Sorgulanan kesimlerin -ne yazık ki başka türlüsü düşünülemez, keşke
düşünülebilseydi- eleştiriyi, değişimi, bir
anlamda anlamlı toplumsal bir tövbeyi, dönüşüm ve gelişimi reddettiği için onu
da kimi zaman hadsizce reddettiğini, bir türlü tam sahiplenmediğini de… Tartışmasız
kabul edilmeyi ve sorgulanmamayı onun da reddedeceği çok açık ve anlaşılabilir.
Mamafih
bir takım kesimlerin sunduğu aidiyetlere sığmayacak büyüklükte düşler ve
düşünceler taşıyan bir zihnin böyle bir daralmayı kaldıramayacak büyük
soluklar, gökler insanı olduğunu da hissedebiliyoruz. Ayaklarının bu çağa,
çağlara sağlamca basabildiğini ve kavgasını ön saflarda yürüttüğünü de… Bu onu yüceltme değil. Yüksek
ve daima yükselten düşüncelerini anlamaya çalışmanın ifadesi…
Doğrusu
zaten her şeyi idealize etmeye hazır bir ruh olarak dünyaya gelsem, yetişme
tarzım bu şekilde olsa da sadece İsmet Özel’in kitaplarını okuyarak aşılananın
(iddiaizm/iddiacılık: yeni uyduruldu) böyle bir dünyada “uzun süren bir intihar
biçimi” olduğunu kendime itiraf ettiğim yıllardayım. Pişman mıyım? Hayır!
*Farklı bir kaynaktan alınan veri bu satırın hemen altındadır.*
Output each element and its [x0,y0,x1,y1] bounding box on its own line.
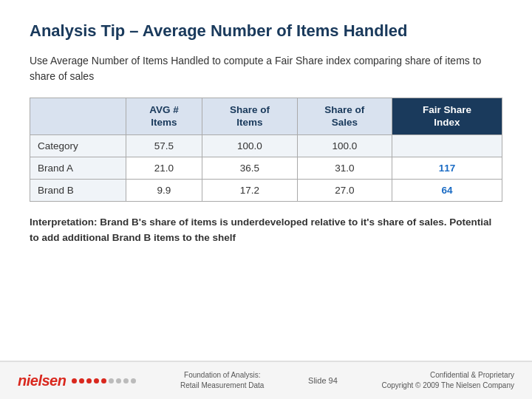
row-brand-b-fair-share: 64 [392,179,502,201]
row-category-avg: 57.5 [126,134,202,157]
interpretation-text: Interpretation: Brand B's share of items… [30,215,502,246]
row-brand-a-share-sales: 31.0 [297,157,392,179]
row-brand-b-share-sales: 27.0 [297,179,392,201]
data-table-wrapper: AVG #Items Share ofItems Share ofSales F… [30,98,502,202]
col-header-share-items: Share ofItems [202,98,297,134]
col-header-fair-share: Fair ShareIndex [392,98,502,134]
row-category-share-items: 100.0 [202,134,297,157]
footer-foundation-label: Foundation of Analysis: [180,370,264,381]
row-category-share-sales: 100.0 [297,134,392,157]
data-table: AVG #Items Share ofItems Share ofSales F… [30,98,502,202]
dot-1 [72,378,77,383]
row-brand-b-avg: 9.9 [126,179,202,201]
slide-title: Analysis Tip – Average Number of Items H… [30,21,502,41]
footer-copyright-sub: Copyright © 2009 The Nielsen Company [381,381,514,391]
row-brand-b-share-items: 17.2 [202,179,297,201]
footer-foundation-sub: Retail Measurement Data [180,381,264,391]
dot-5 [101,378,106,383]
table-row: Brand B 9.9 17.2 27.0 64 [30,179,502,201]
footer-center: Foundation of Analysis: Retail Measureme… [180,370,264,391]
dot-4 [94,378,99,383]
interpretation-content: Interpretation: Brand B's share of items… [30,216,491,243]
footer-copyright-text: Confidential & Proprietary [381,370,514,381]
dot-3 [86,378,92,383]
dot-9 [131,378,136,383]
row-brand-b-label: Brand B [30,179,126,201]
main-content: Analysis Tip – Average Number of Items H… [0,0,532,361]
footer-logo-area: nielsen [18,372,136,389]
nielsen-dots [72,378,136,383]
footer: nielsen Foundation of Analysis: Retail M… [0,361,532,399]
row-brand-a-share-items: 36.5 [202,157,297,179]
col-header-share-sales: Share ofSales [297,98,392,134]
col-header-avg-items: AVG #Items [126,98,202,134]
dot-8 [123,378,129,383]
row-brand-a-avg: 21.0 [126,157,202,179]
nielsen-logo: nielsen [18,372,66,389]
row-category-fair-share [392,134,502,157]
table-row: Brand A 21.0 36.5 31.0 117 [30,157,502,179]
row-brand-a-label: Brand A [30,157,126,179]
slide-number: Slide 94 [308,376,338,385]
col-header-brand [30,98,126,134]
slide-subtitle: Use Average Number of Items Handled to c… [30,53,502,84]
dot-6 [109,378,114,383]
dot-2 [79,378,84,383]
table-row: Category 57.5 100.0 100.0 [30,134,502,157]
slide: Analysis Tip – Average Number of Items H… [0,0,532,399]
dot-7 [116,378,121,383]
footer-copyright: Confidential & Proprietary Copyright © 2… [381,370,514,391]
row-brand-a-fair-share: 117 [392,157,502,179]
row-category-label: Category [30,134,126,157]
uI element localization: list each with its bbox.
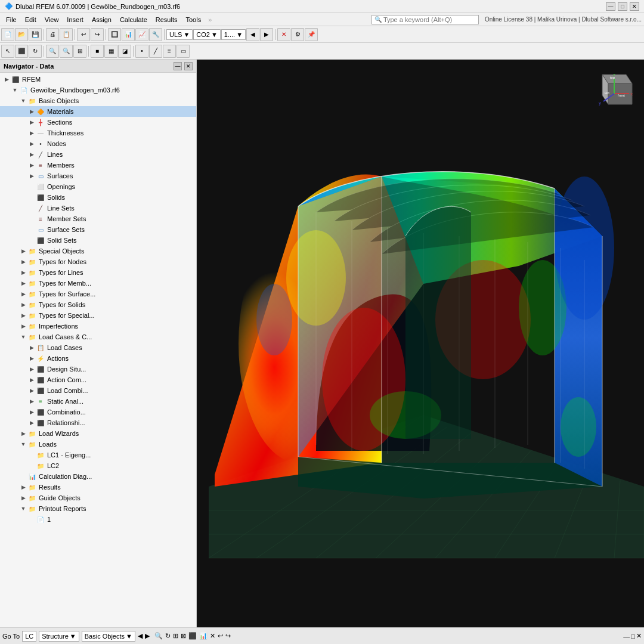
tb-line[interactable]: ╱ (149, 45, 162, 58)
tree-lines[interactable]: ▶ ╱ Lines (0, 149, 196, 160)
bp-next[interactable]: ▶ (145, 632, 150, 640)
tree-types-nodes[interactable]: ▶ 📁 Types for Nodes (0, 256, 196, 267)
keyword-search[interactable]: 🔍 (371, 15, 479, 24)
orientation-cube[interactable]: x z y top left front (590, 66, 638, 113)
tree-combination[interactable]: ▶ ⬛ Combinatio... (0, 407, 196, 417)
minimize-button[interactable]: — (606, 2, 615, 11)
tree-sections[interactable]: ▶ ╋ Sections (0, 117, 196, 128)
bp-filter[interactable]: 🔍 (154, 632, 163, 640)
search-input[interactable] (383, 16, 476, 23)
tree-relationship[interactable]: ▶ ⬛ Relationshi... (0, 417, 196, 428)
menu-calculate[interactable]: Calculate (116, 15, 151, 24)
tree-members[interactable]: ▶ ≡ Members (0, 160, 196, 171)
maximize-button[interactable]: □ (618, 2, 627, 11)
tree-design-situ[interactable]: ▶ ⬛ Design Situ... (0, 364, 196, 374)
tree-solidsets[interactable]: ⬛ Solid Sets (0, 235, 196, 246)
tb-zoom-in[interactable]: 🔍 (46, 45, 59, 58)
tb-zoom-all[interactable]: ⊞ (73, 45, 86, 58)
tree-load-combi[interactable]: ▶ ⬛ Load Combi... (0, 385, 196, 396)
print-button[interactable]: 🖨 (46, 28, 59, 41)
menu-file[interactable]: File (2, 15, 20, 24)
tree-actions[interactable]: ▶ ⚡ Actions (0, 353, 196, 364)
redo-button[interactable]: ↪ (91, 28, 104, 41)
co2-dropdown[interactable]: CO2▼ (193, 29, 221, 40)
tree-guide-objects[interactable]: ▶ 📁 Guide Objects (0, 493, 196, 503)
tb-cursor[interactable]: ↖ (1, 45, 14, 58)
tb5[interactable]: 📈 (135, 28, 148, 41)
tree-lc1[interactable]: 📁 LC1 - Eigeng... (0, 450, 196, 460)
tree-solids[interactable]: ⬛ Solids (0, 192, 196, 203)
tb-zoom-out[interactable]: 🔍 (60, 45, 73, 58)
bp-tb5[interactable]: ✕ (210, 632, 215, 640)
tree-types-special[interactable]: ▶ 📁 Types for Special... (0, 310, 196, 321)
tree-materials[interactable]: ▶ 🔶 Materials (0, 106, 196, 117)
copy-button[interactable]: 📋 (60, 28, 73, 41)
menu-view[interactable]: View (41, 15, 63, 24)
tree-rfem[interactable]: ▶ ⬛ RFEM (0, 74, 196, 85)
menu-edit[interactable]: Edit (21, 15, 40, 24)
viewport-3d[interactable]: x z y top left front (197, 60, 644, 627)
tb-rotate[interactable]: ↻ (29, 45, 42, 58)
menu-results[interactable]: Results (152, 15, 181, 24)
tree-types-lines[interactable]: ▶ 📁 Types for Lines (0, 267, 196, 278)
bp-window-min[interactable]: — (623, 633, 630, 640)
new-button[interactable]: 📄 (1, 28, 14, 41)
bp-tb1[interactable]: ⊞ (173, 632, 178, 640)
save-button[interactable]: 💾 (29, 28, 42, 41)
undo-button[interactable]: ↩ (77, 28, 90, 41)
tree-lc2[interactable]: 📁 LC2 (0, 460, 196, 471)
tree-printout[interactable]: ▼ 📁 Printout Reports (0, 503, 196, 514)
tb7[interactable]: ⚙ (291, 28, 304, 41)
bp-tb2[interactable]: ⊠ (181, 632, 186, 640)
tb3[interactable]: 🔲 (108, 28, 121, 41)
tree-thicknesses[interactable]: ▶ — Thicknesses (0, 128, 196, 138)
tb-member[interactable]: ≡ (163, 45, 176, 58)
tree-loadcases-group[interactable]: ▼ 📁 Load Cases & C... (0, 332, 196, 342)
bp-tb3[interactable]: ⬛ (188, 632, 197, 640)
tb6[interactable]: 🔧 (149, 28, 162, 41)
tb8[interactable]: 📌 (305, 28, 318, 41)
bp-refresh[interactable]: ↻ (165, 632, 171, 640)
open-button[interactable]: 📂 (15, 28, 28, 41)
tree-calc-diag[interactable]: 📊 Calculation Diag... (0, 471, 196, 482)
tree-imperfections[interactable]: ▶ 📁 Imperfections (0, 321, 196, 332)
nav-minimize[interactable]: — (174, 62, 182, 70)
tree-surfaces[interactable]: ▶ ▭ Surfaces (0, 171, 196, 181)
prev-button[interactable]: ◀ (246, 28, 259, 41)
tree-loadcases-item[interactable]: ▶ 📋 Load Cases (0, 342, 196, 353)
tb-surf[interactable]: ▭ (177, 45, 190, 58)
tree-action-com[interactable]: ▶ ⬛ Action Com... (0, 374, 196, 385)
tree-report-1[interactable]: 📄 1 (0, 514, 196, 525)
delete-button[interactable]: ✕ (277, 28, 290, 41)
close-button[interactable]: ✕ (630, 2, 639, 11)
bp-window-max[interactable]: □ (631, 633, 635, 640)
tree-static-anal[interactable]: ▶ ≡ Static Anal... (0, 396, 196, 407)
tb-view1[interactable]: ■ (91, 45, 104, 58)
tb-view3[interactable]: ◪ (118, 45, 131, 58)
nav-close[interactable]: ✕ (184, 62, 193, 70)
tree-membersets[interactable]: ≡ Member Sets (0, 213, 196, 224)
tree-special-objects[interactable]: ▶ 📁 Special Objects (0, 246, 196, 256)
bp-window-close[interactable]: ✕ (636, 632, 642, 640)
tree-linesets[interactable]: ╱ Line Sets (0, 203, 196, 213)
bp-tb7[interactable]: ↪ (225, 632, 231, 640)
tb4[interactable]: 📊 (122, 28, 135, 41)
bp-tb4[interactable]: 📊 (199, 632, 208, 640)
structure-dropdown[interactable]: Structure ▼ (39, 631, 79, 642)
tree-surfacesets[interactable]: ▭ Surface Sets (0, 224, 196, 235)
tree-types-surfaces[interactable]: ▶ 📁 Types for Surface... (0, 289, 196, 299)
tree-types-solids[interactable]: ▶ 📁 Types for Solids (0, 299, 196, 310)
tree-types-members[interactable]: ▶ 📁 Types for Memb... (0, 278, 196, 289)
bp-tb6[interactable]: ↩ (218, 632, 223, 640)
uls-dropdown[interactable]: ULS▼ (166, 29, 193, 40)
tree-loads[interactable]: ▼ 📁 Loads (0, 439, 196, 450)
tb-select[interactable]: ⬛ (15, 45, 28, 58)
tree-nodes[interactable]: ▶ • Nodes (0, 138, 196, 149)
tree-file[interactable]: ▼ 📄 Gewölbe_Rundbogen_m03.rf6 (0, 85, 196, 95)
basic-objects-dropdown[interactable]: Basic Objects ▼ (82, 631, 135, 642)
scale-dropdown[interactable]: 1....▼ (221, 29, 246, 40)
tb-view2[interactable]: ▦ (104, 45, 117, 58)
menu-assign[interactable]: Assign (88, 15, 115, 24)
bp-prev[interactable]: ◀ (138, 632, 143, 640)
tree-load-wizards[interactable]: ▶ 📁 Load Wizards (0, 428, 196, 439)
Sadece onun “Allah insanı iddiasından vurur.” Sözüne karşı, bu iddiaların zaten
ezelden bizi vurduğunu, hakikaten bu anlamlara -ilk görüşte ve son körlükte
bile- vurulduğumuzu ve bizi ancak o yüksek ve tam vurulmanın, o yüksekten yere
diz üstü, öz üstü düşmelerin paklayacağını eklemek istiyorum.